Sec. 1329.22 Competitive awards to new Centers for Independent
Living.
(a) Subject to the availability of funds and in accordance with the
order of priorities in section 722(e) of the Act and the State Plan's
design for the statewide network of Centers, an eligible agency may
receive Part C funding as a new Center for Independent Living in a
State, if the eligible agency:
(1) Submits to the Administrator an application at the time and
manner required in the funding opportunity announcement (FOA) issued by
the Administrator which contains the information and meets the
selection criteria established by the Administrator in accordance with
section 722(d) of the Act;
(2) Proposes to serve a geographic area that has been designated as
a priority unserved or underserved in the State Plan for Independent
Living and that is not served by an existing Part C-funded Center; and
(3) Is determined by the Administrator to be the most qualified
applicant to serve the designated priority area consistent with the
State plan setting forth the design of the State for establishing a
statewide network of Centers for independent living.
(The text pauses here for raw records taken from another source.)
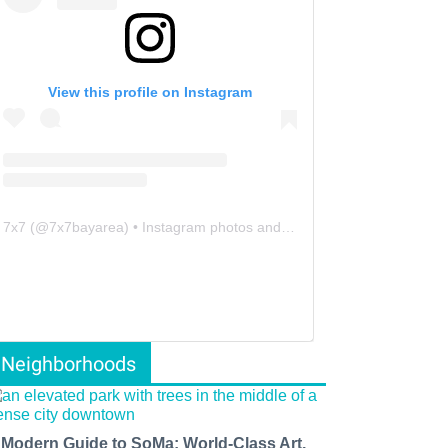
View this profile on Instagram
7x7
(@
7x7bayarea
) • Instagram photos and videos
Neighborhoods
 Modern Guide to SoMa: World-Class Art,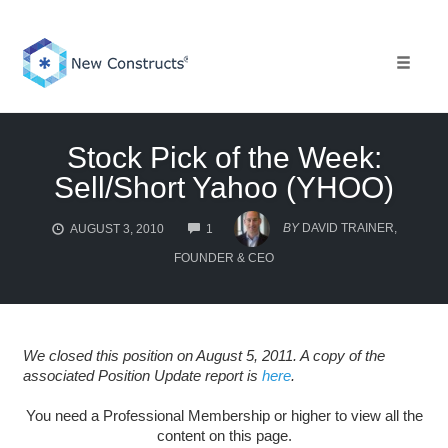
Skip
to
content
Toggle 
Stock Pick of the Week:
Sell/Short Yahoo (YHOO)
COMMENTS
BY
DAVID TRAINER,
AUGUST 3, 2010
1
FOUNDER & CEO
We closed this position on August 5, 2011. A copy of the
associated Position Update report is
here
.
You need a Professional Membership or higher to view all the
content on this page.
(b) An existing Part C-funded Center may apply to serve the
designated unserved or underserved areas if it proposes the
establishment of a separate and complete Center (except that the
governing board of the existing center may serve as the governing board
of the new Center) at a different geographic location, consistent with
the requirements in the FOA.
(c) An eligible agency located in a bordering, contiguous State may
be eligible for a new CIL award if the Administrator determines, based
on the submitted application, that the agency:
(1) Is the most qualified applicant meeting the requirements in
paragraphs (a) and (b) of this section; and
(2) Has the expertise and resources necessary to serve individuals
with significant disabilities who reside in the bordering, contiguous
State, in accordance with the requirements of the Act and these
regulations.
(d) If there are insufficient funds under the State's allotment to
fund a new Center, the Administrator may--
(1) Use the excess funds in the State to assist existing Centers
consistent with the State plan; or
(2) Reallot these funds in accordance with section 721(d) of the
Act.
[[Page 74700]]
Sec. 1329.23 Compliance reviews.
(a) Centers receiving Part C funding shall be subject to periodic
reviews, including on-site reviews, in accordance with sections 706(c),
722(g), and 723(g) of the Act and guidance set forth by the
Administrator, to verify compliance with the standards and assurances
in section 725(b) and (c) of the Act and the grant terms and
conditions. The Administrator shall annually conduct reviews of at
least 15 percent of the Centers.
(b) A copy of each review under this section shall be provided, in
the case of section 723(g), by the director of the DSE to the
Administrator and to the SILC, and in the case of section 722(g), by
the Administrator to the SILC and the DSE.
Sec. 1329.24 Training and technical assistance to Centers for
Independent Living.
The Administrator shall reserve between 1.8% and 2% of appropriated
funds to provide training and technical assistance to Centers through
grants, contracts or cooperative agreements, consistent with section
721(b) of the Act. The training and technical assistance funds shall be
administered in accordance with section 721(b) of the Act.